Nearly all toilets are available with fans (electrical or solar-powered)
and optional heaters. Supplementary heat speeds up the composting
process, although too much heat can dry out and halt composting.
Care and Feeding
Composting human waste needs added carbon to transform the nitrogen
in urine, as well as to help aerate the material and absorb some
excess moisture. Bill Wall recommends finely mulched wood, composted
leaves, planar shavings or gerbil bedding and pine bark mulch. Although
he sells an additive mix, Del Porto recommends using stale popped
popcorn or dime-sized wood chips. “It has the ideal shape
to create air spaces, nooks and crannies for bacteria to grow and
good nutrients that are totally consumed in the composting process,”
he says. Both discourage using peat moss alone. “It doesn’t
really decompose,” Wall says.
Finished compost – called “humus” –
has the consistency of composted leaves, and should smell earthy
but not offensive. Most states require sending it to a treatment
facility or burying it under at least six inches of soil, preferably
within the root zones of non-edible plants that can use the nutrients.
If any leachate is emptied from composters, it must, by law,
be disposed of in an approved wastewater system. It cannot be
drained to the ground untreated. The nutrient value of urine is
such that it can be added to gray water and safely applied to
plants in a sub-surface irrigation system (approved by a local
board of health, of course).
There’s no getting around it, says Del Porto: composting
toilets require proper care and feeding. “Many people overload
them,” he says. “Or they take material out too soon.

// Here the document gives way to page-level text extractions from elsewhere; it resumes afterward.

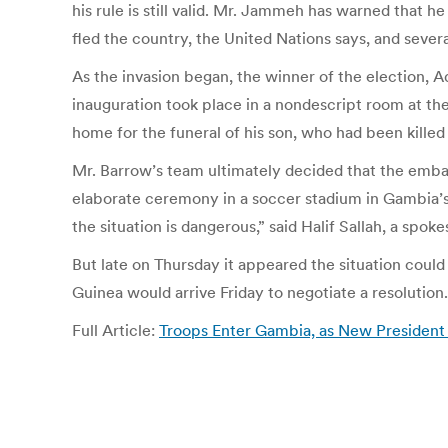
his rule is still valid. Mr. Jammeh has warned that h
fled the country, the United Nations says, and severa
As the invasion began, the winner of the election, 
inauguration took place in a nondescript room at th
home for the funeral of his son, who had been kille
Mr. Barrow’s team ultimately decided that the embass
elaborate ceremony in a soccer stadium in Gambia’s c
the situation is dangerous,” said Halif Sallah, a spo
But late on Thursday it appeared the situation could 
Guinea would arrive Friday to negotiate a resolution.
Full Article:
Troops Enter Gambia, as New President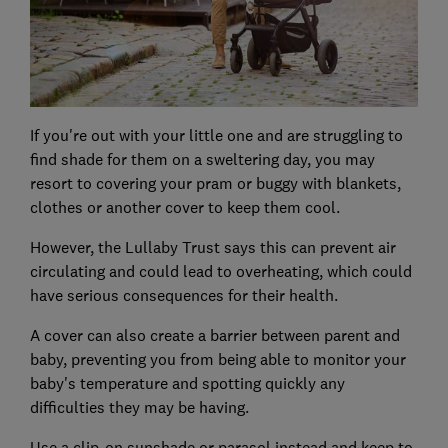
If you're out with your little one and are struggling to
find shade for them on a sweltering day, you may
resort to covering your pram or buggy with blankets,
clothes or another cover to keep them cool.
However, the Lullaby Trust says this can prevent air
circulating and could lead to overheating, which could
have serious consequences for their health.
A cover can also create a barrier between parent and
baby, preventing you from being able to monitor your
baby's temperature and spotting quickly any
difficulties they may be having.
Use a clip-on sunshade or parasol instead and keep to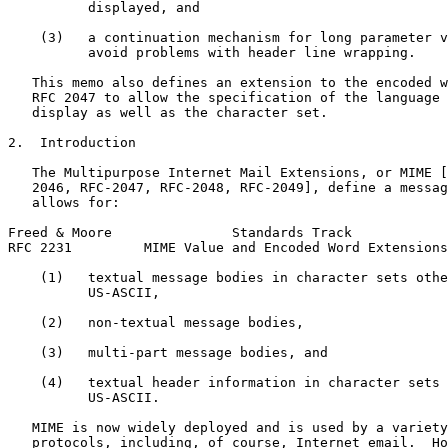
          displayed, and

    (3)   a continuation mechanism for long parameter v
          avoid problems with header line wrapping.

   This memo also defines an extension to the encoded w
   RFC 2047 to allow the specification of the language 
   display as well as the character set.

2.  Introduction

   The Multipurpose Internet Mail Extensions, or MIME [
   2046, RFC-2047, RFC-2048, RFC-2049], define a messag
   allows for:

Freed & Moore               Standards Track            
RFC 2231         MIME Value and Encoded Word Extensions
    (1)   textual message bodies in character sets othe
          US-ASCII,

    (2)   non-textual message bodies,

    (3)   multi-part message bodies, and

    (4)   textual header information in character sets 
          US-ASCII.

   MIME is now widely deployed and is used by a variety
   protocols, including, of course, Internet email.  Ho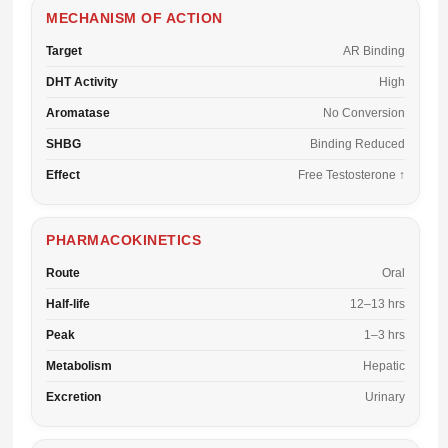
MECHANISM OF ACTION
Target
AR Binding
DHT Activity
High
Aromatase
No Conversion
SHBG
Binding Reduced
Effect
Free Testosterone ↑
PHARMACOKINETICS
Route
Oral
Half-life
12–13 hrs
Peak
1–3 hrs
Metabolism
Hepatic
Excretion
Urinary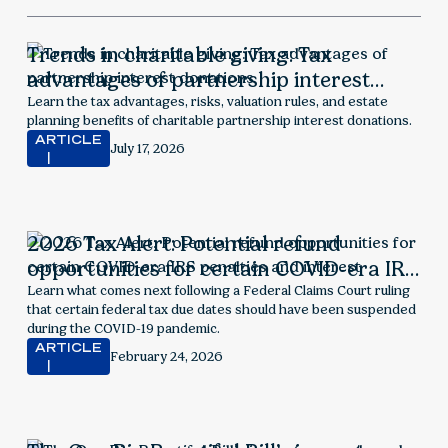
Trends in charitable giving: Tax
advantages of partnership interest
donations
Learn the tax advantages, risks, valuation rules, and estate
planning benefits of charitable partnership interest donations.
ARTICLE
July 17, 2026
2026 Tax Alert: Potential refund
opportunities for certain COVID-era IRS
penalties and interest
Learn what comes next following a Federal Claims Court ruling
that certain federal tax due dates should have been suspended
during the COVID-19 pandemic.
ARTICLE
February 24, 2026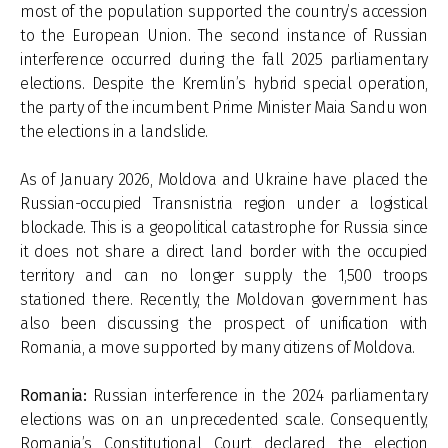
most of the population supported the country’s accession
to the European Union. The second instance of Russian
interference occurred during the fall 2025 parliamentary
elections. Despite the Kremlin’s hybrid special operation,
the party of the incumbent Prime Minister Maia Sandu won
the elections in a landslide.
As of January 2026, Moldova and Ukraine have placed the
Russian-occupied Transnistria region under a logistical
block­ade. This is a geopolitical catastrophe for Russia since
it does not share a direct land border with the occupied
territory and can no longer supply the 1,500 troops
stationed there. Recently, the Moldovan government has
also been discussing the prospect of unification with
Romania, a move supported by many citizens of Moldova.
Romania:
Russian interference in the 2024 parliamentary
elections was on an unprecedented scale. Consequently,
Romania’s Constitutional Court declared the election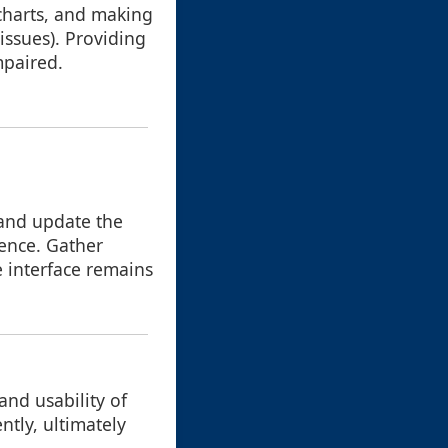
 charts, and making
issues). Providing
mpaired.
 and update the
ience. Gather
e interface remains
and usability of
ntly, ultimately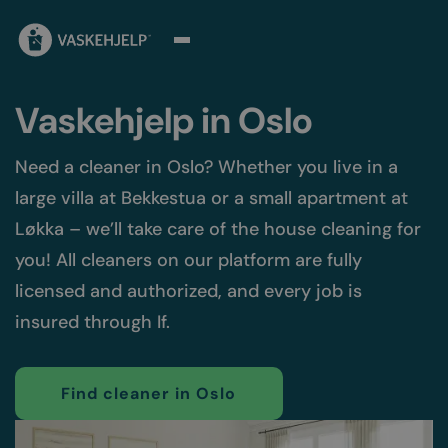
Vaskehjelp in Oslo
Need a cleaner in Oslo? Whether you live in a
large villa at Bekkestua or a small apartment at
Løkka – we’ll take care of the house cleaning for
you! All cleaners on our platform are fully
licensed and authorized, and every job is
insured through If.
Find cleaner in Oslo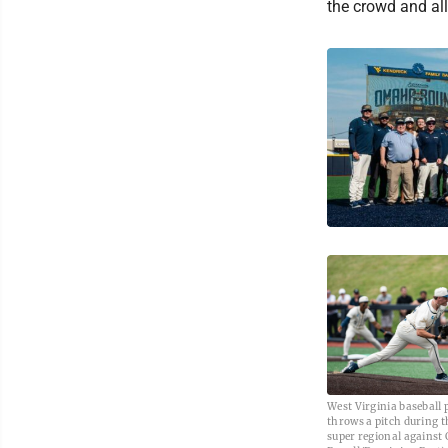
the crowd and all
West Virginia baseball 
throws a pitch during 
super regional against 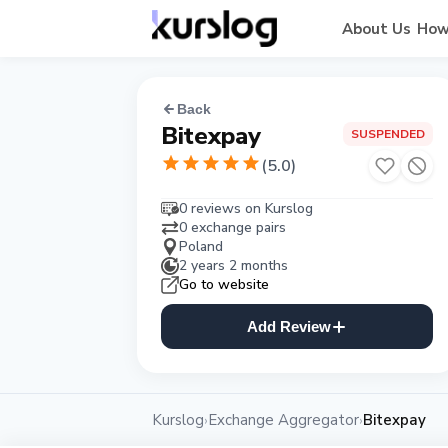
About Us
How
Back
Bitexpay
SUSPENDED
(
5.0
)
0 reviews on Kurslog
0 exchange pairs
Poland
2 years 2 months
Go to website
Add Review
Kurslog
Exchange Aggregator
Bitexpay
›
›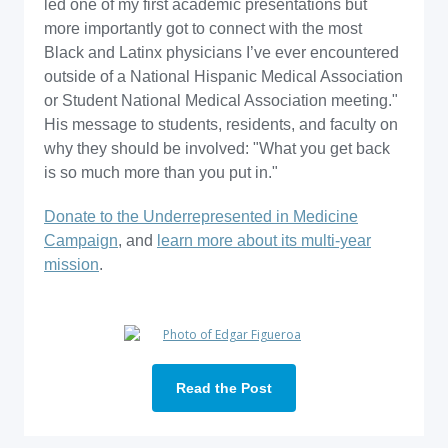
led one of my first academic presentations but
more importantly got to connect with the most
Black and Latinx physicians I’ve ever encountered
outside of a National Hispanic Medical Association
or Student National Medical Association meeting."
His message to students, residents, and faculty on
why they should be involved: "What you get back
is so much more than you put in."
Donate to the Underrepresented in Medicine
Campaign
, and
learn more about its multi-year
mission
.
Read the Post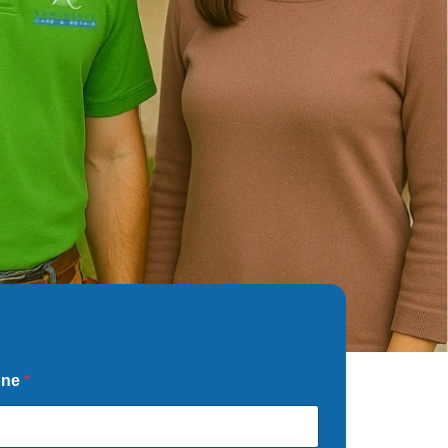
one
*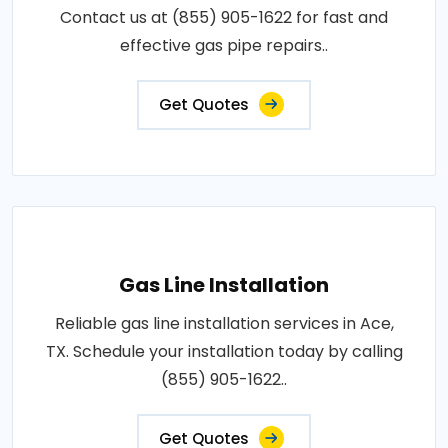
Contact us at (855) 905-1622 for fast and
effective gas pipe repairs..
Get Quotes
Gas Line Installation
Reliable gas line installation services in Ace,
TX. Schedule your installation today by calling
(855) 905-1622..
Get Quotes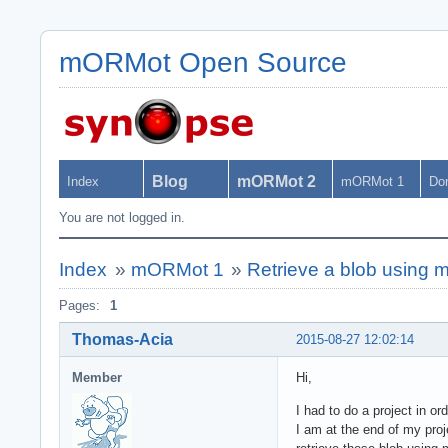
mORMot Open Source
Blog
mORMot 2
Index
mORMot 1
Do
You are not logged in.
Index
»
mORMot 1
»
Retrieve a blob using
Pages:
1
Thomas-Acia
2015-08-27 12:02:14
Member
Hi,
I had to do a project in 
I am at the end of my proj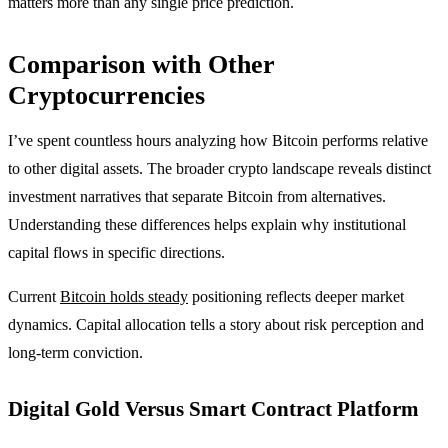
matters more than any single price prediction.
Comparison with Other
Cryptocurrencies
I’ve spent countless hours analyzing how Bitcoin performs relative
to other digital assets. The broader crypto landscape reveals distinct
investment narratives that separate Bitcoin from alternatives.
Understanding these differences helps explain why institutional
capital flows in specific directions.
Current
Bitcoin holds steady
positioning reflects deeper market
dynamics. Capital allocation tells a story about risk perception and
long-term conviction.
Digital Gold Versus Smart Contract Platform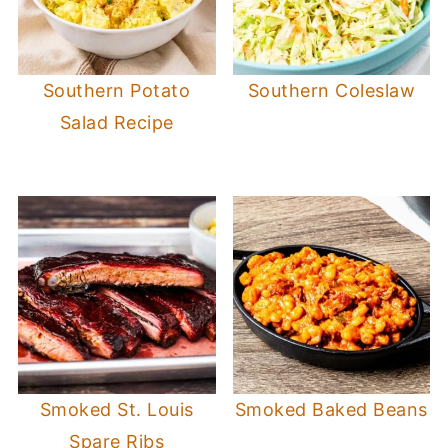
Southern Potato
Southern Coleslaw
Salad Recipe
Smoked St. Louis
Smoked Baked Beans
Spare Ribs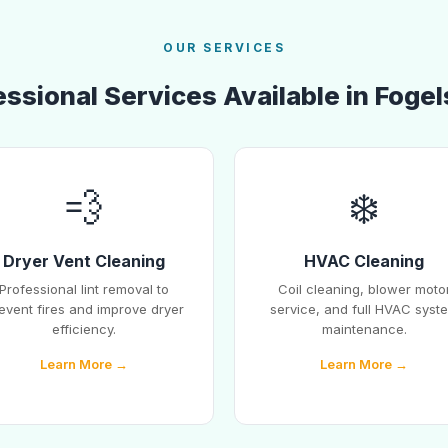
OUR SERVICES
ssional Services Available in Fogel
💨
❄️
Dryer Vent Cleaning
HVAC Cleaning
Professional lint removal to
Coil cleaning, blower moto
event fires and improve dryer
service, and full HVAC syst
efficiency.
maintenance.
Learn More →
Learn More →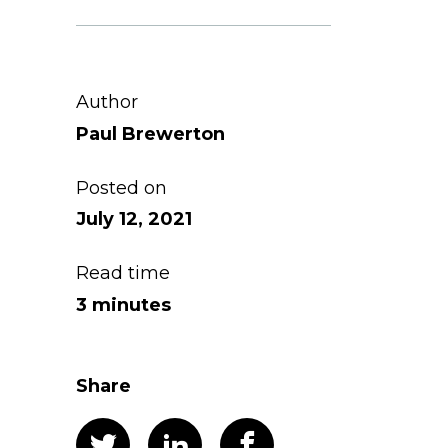
Author
Paul Brewerton
Posted on
July 12, 2021
Read time
3 minutes
Share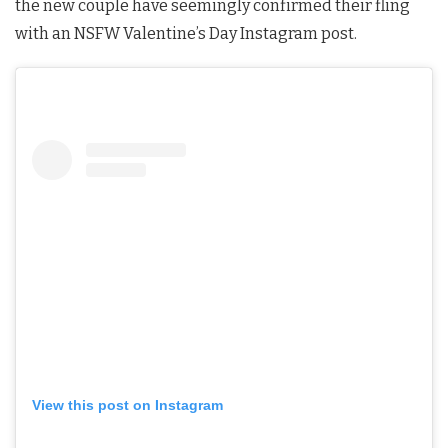
the new couple have seemingly confirmed their fling
with an NSFW Valentine’s Day Instagram post.
View this post on Instagram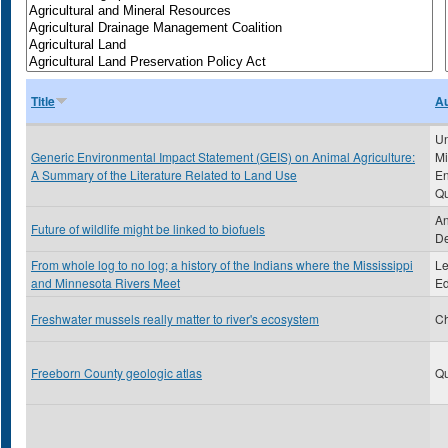
Title
Au
Un
Generic Environmental Impact Statement (GEIS) on Animal Agriculture:
Mi
A Summary of the Literature Related to Land Use
En
Qu
An
Future of wildlife might be linked to biofuels
De
From whole log to no log; a history of the Indians where the Mississippi
Le
and Minnesota Rivers Meet
Ed
Freshwater mussels really matter to river's ecosystem
Ch
Freeborn County geologic atlas
Qu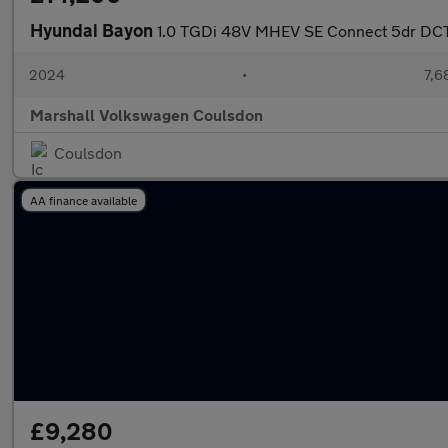
Hyundai Bayon
1.0 TGDi 48V MHEV SE Connect 5dr DC
2024
•
7,6
Marshall Volkswagen Coulsdon
Coulsdon
AA finance available
£9,280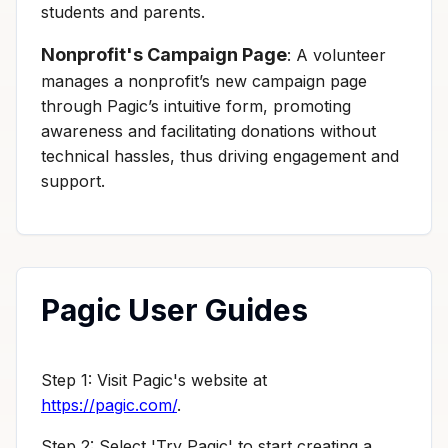
students and parents.
Nonprofit's Campaign Page
: A volunteer
manages a nonprofit’s new campaign page
through Pagic’s intuitive form, promoting
awareness and facilitating donations without
technical hassles, thus driving engagement and
support.
Pagic User Guides
Step 1: Visit Pagic's website at
https://pagic.com/
.
Step 2: Select 'Try Pagic' to start creating a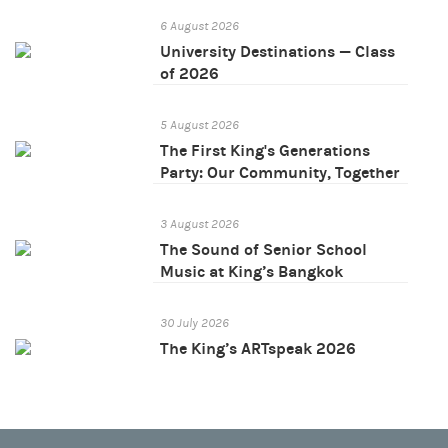
6 August 2026
University Destinations — Class
of 2026
5 August 2026
The First King's Generations
Party: Our Community, Together
3 August 2026
The Sound of Senior School
Music at King’s Bangkok
30 July 2026
The King’s ARTspeak 2026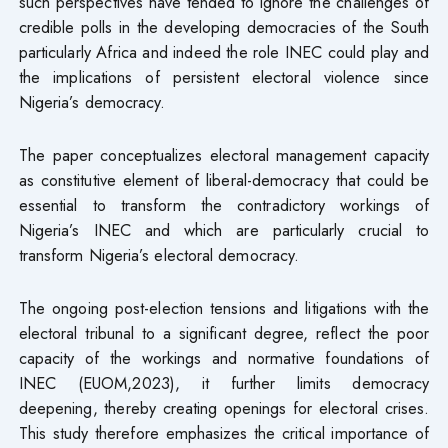
such perspectives have tended to ignore the challenges of
credible polls in the developing democracies of the South
particularly Africa and indeed the role INEC could play and
the implications of persistent electoral violence since
Nigeria’s democracy.
The paper conceptualizes electoral management capacity
as constitutive element of liberal-democracy that could be
essential to transform the contradictory workings of
Nigeria’s INEC and which are particularly crucial to
transform Nigeria’s electoral democracy.
The ongoing post-election tensions and litigations with the
electoral tribunal to a significant degree, reflect the poor
capacity of the workings and normative foundations of
INEC (EUOM,2023), it further limits democracy
deepening, thereby creating openings for electoral crises.
This study therefore emphasizes the critical importance of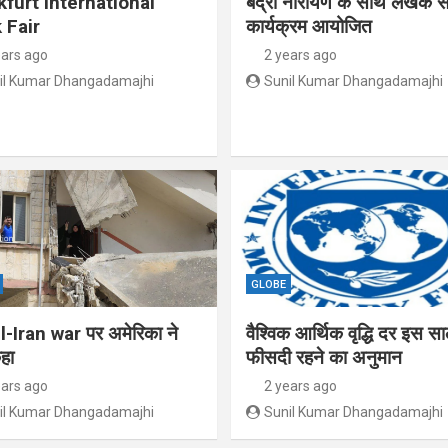
kfurt International
बद्री नारायण के साथ लेखक से
 Fair
कार्यक्रम आयोजित
ears ago
2 years ago
il Kumar Dhangadamajhi
Sunil Kumar Dhangadamajhi
GLOBE
l-Iran war पर अमेरिका ने
वैश्विक आर्थिक वृद्धि दर इस स
हा
फीसदी रहने का अनुमान
ears ago
2 years ago
il Kumar Dhangadamajhi
Sunil Kumar Dhangadamajhi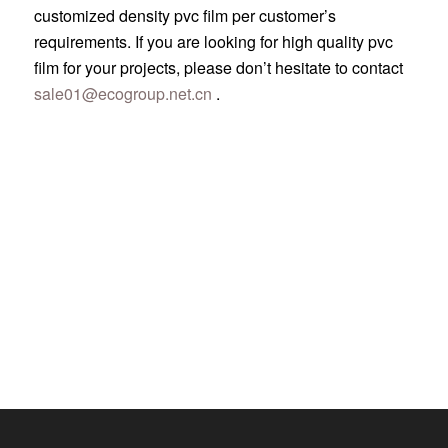
customized density pvc film per customer’s
requirements. If you are looking for high quality pvc
film for your projects, please don’t hesitate to contact
sale01@ecogroup.net.cn
.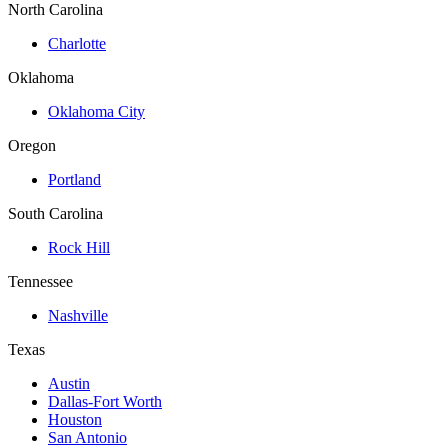
North Carolina
Charlotte
Oklahoma
Oklahoma City
Oregon
Portland
South Carolina
Rock Hill
Tennessee
Nashville
Texas
Austin
Dallas-Fort Worth
Houston
San Antonio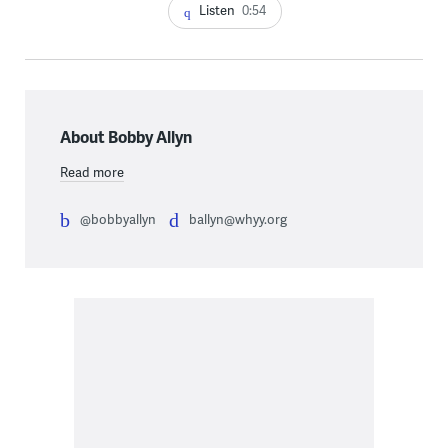
Listen
0:54
About Bobby Allyn
Read more
@bobbyallyn
ballyn@whyy.org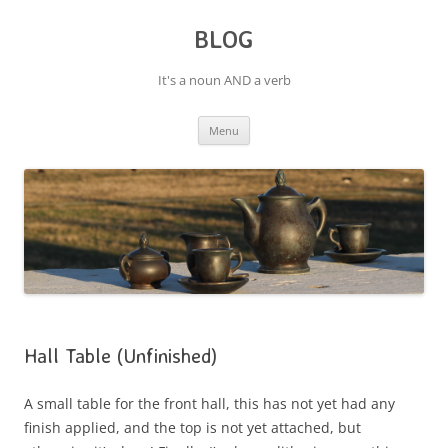
BLOG
It's a noun AND a verb
Skip
Menu
to
content
Hall Table (Unfinished)
A small table for the front hall, this has not yet had any
finish applied, and the top is not yet attached, but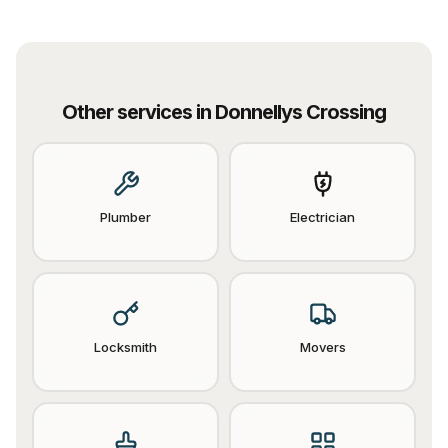
Other services in
Donnellys Crossing
Plumber
Electrician
Locksmith
Movers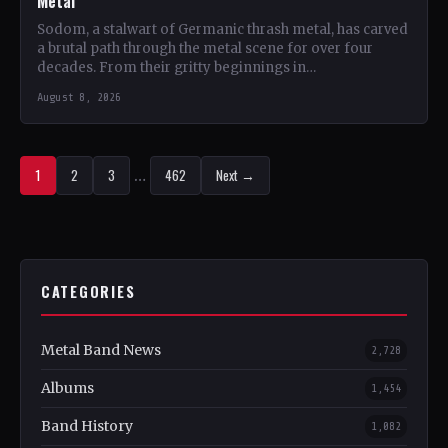
Metal
Sodom, a stalwart of Germanic thrash metal, has carved
a brutal path through the metal scene for over four
decades. From their gritty beginnings in…
August 8, 2026
1
2
3
…
462
Next →
CATEGORIES
Metal Band News
2,728
Albums
1,454
Band History
1,082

Or lose the manual, and pretty soon they’re putting dirt
in the composter. Then they’re on the phone, saying, ‘this
thing doesn’t work!’ That’s classic.”
Long-time composting toilet owner Patti Nesbitt says maintaining
her system is as easy as adding an occasional handful of wood
mulch and emptying it once a year. A wastewater consultant to
the Environmental Protection Agency, Nesbitt installed a Carousel
composting toilet in her Stroudsburg, VA, house 15 years ago,
to allow her to reduce the size of her septic tank system and
leaching bed. Her composting reactor is located in her kitchen
pantry, right underneath the toilet stool on the second floor.
“It stays warmer there, and it’s more convenient to
empty,” she explains. “There’s no odor. It works
Mainstreaming this technology, however, may require more compromises
with this country’s “flush and forget” mentality.
Harvard University recently developed a simple prototype “Smart
Composting Toilet” with sensors that automatically control
temperature, air and moisture. “That’s the future
of these systems,” Del Porto says. “More and more,
they will be automated and maintained by service providers - just
like a septic system or any other appliance in the house.”